RAB Insights

RAB Research Archive

Mistakes happen

Recently, it was time to upgrade the lighting setup in the RAB video recording studio. I did lots of research on the types of lighting and the companies that made them. Of course, I was looking for the cheapest solution that provided the best quality. I settled on LED panels from a company called GVM (Great Video Maker).

When the three panels that we ordered arrived, one of them had an issue with some burned-out LED bulbs. I contacted the company, and they immediately responded that they would send me a replacement panel and do so with expedited shipping at no cost to me. They also indicated that I could keep the panel with some burned out bulbs because it may have some use to me.

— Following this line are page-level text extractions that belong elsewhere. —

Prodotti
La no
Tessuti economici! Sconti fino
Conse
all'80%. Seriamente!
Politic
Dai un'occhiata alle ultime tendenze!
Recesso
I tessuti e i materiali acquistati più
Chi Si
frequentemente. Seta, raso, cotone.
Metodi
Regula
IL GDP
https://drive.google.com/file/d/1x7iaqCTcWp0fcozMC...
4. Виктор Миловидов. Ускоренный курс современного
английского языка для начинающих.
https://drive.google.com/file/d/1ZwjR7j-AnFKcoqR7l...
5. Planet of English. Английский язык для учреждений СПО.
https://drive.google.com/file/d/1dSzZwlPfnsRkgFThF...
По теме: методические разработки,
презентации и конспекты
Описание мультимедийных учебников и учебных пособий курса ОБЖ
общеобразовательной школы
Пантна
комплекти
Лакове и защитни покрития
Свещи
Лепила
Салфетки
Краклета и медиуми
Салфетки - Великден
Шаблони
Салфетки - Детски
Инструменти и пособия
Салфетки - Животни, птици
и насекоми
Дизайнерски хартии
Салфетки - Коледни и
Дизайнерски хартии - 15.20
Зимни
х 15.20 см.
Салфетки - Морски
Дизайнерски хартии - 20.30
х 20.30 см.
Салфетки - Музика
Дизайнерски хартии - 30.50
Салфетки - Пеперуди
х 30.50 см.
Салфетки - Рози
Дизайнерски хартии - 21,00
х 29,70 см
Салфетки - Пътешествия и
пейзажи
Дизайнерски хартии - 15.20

One day later I received the package — a brand new panel, but a second panel was also included. Recognizing a mistake must have been made in packing, I again contacted the company and informed them of their mistake. They indicated it wasn't a mistake, it was their way of apologizing for the inconvenience — a free, extra panel which was the model up from the ones I had purchased.

My reaction to how they handled the mistake? I'm telling you about it as a positive story. When you sell products and services, making a mistake or disappointing a customer is not an "if," it's a when. Humans are not perfect, and we are bound to screw up from time to time. Making a mistake is natural; how you respond to your mistake is not always intuitive.

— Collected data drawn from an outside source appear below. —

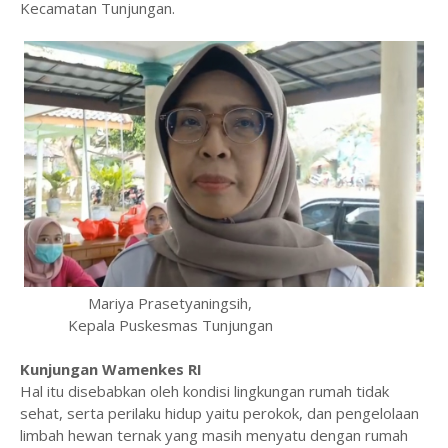
Kecamatan Tunjungan.
Mariya Prasetyaningsih,
Kepala Puskesmas Tunjungan
Kunjungan Wamenkes RI
Hal itu disebabkan oleh kondisi lingkungan rumah tidak
sehat, serta perilaku hidup yaitu perokok, dan pengelolaan
limbah hewan ternak yang masih menyatu dengan rumah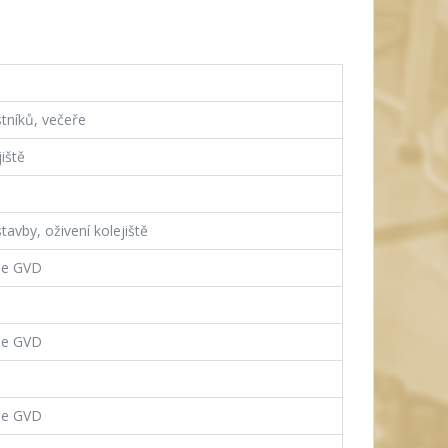
stníků, večeře
iště
tavby, oživení kolejiště
le GVD
le GVD
le GVD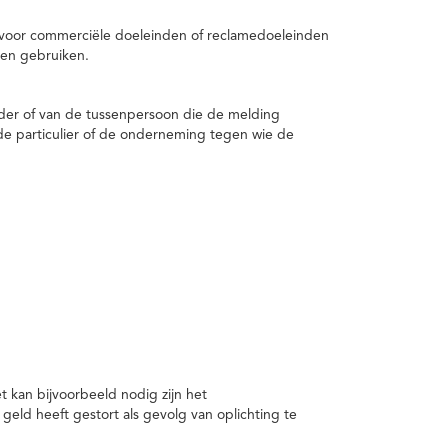
 voor commerciële doeleinden of reclamedoeleinden
en gebruiken.
er of van de tussenpersoon die de melding
de particulier of de onderneming tegen wie de
kan bijvoorbeeld nodig zijn het
ld heeft gestort als gevolg van oplichting te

In my experience, there is one question you should always ask when you make a mistake that will minimize the impact: What can I do to make this right? By asking the question, you let the person affected share what they need. Many times, it's just to vent or tell you how they feel and if they do ask for something, it's likely less than what you are prepared to do.

Here's the really important part, based on my recent experience. Always try to give them a little something more than they asked for. In my case, I will use this company again because of how they handled the mistake.

Mistakes happen. My suggestion is to ask what you can do to make it right, then give a little more and you'll quickly turn a negative into a positive.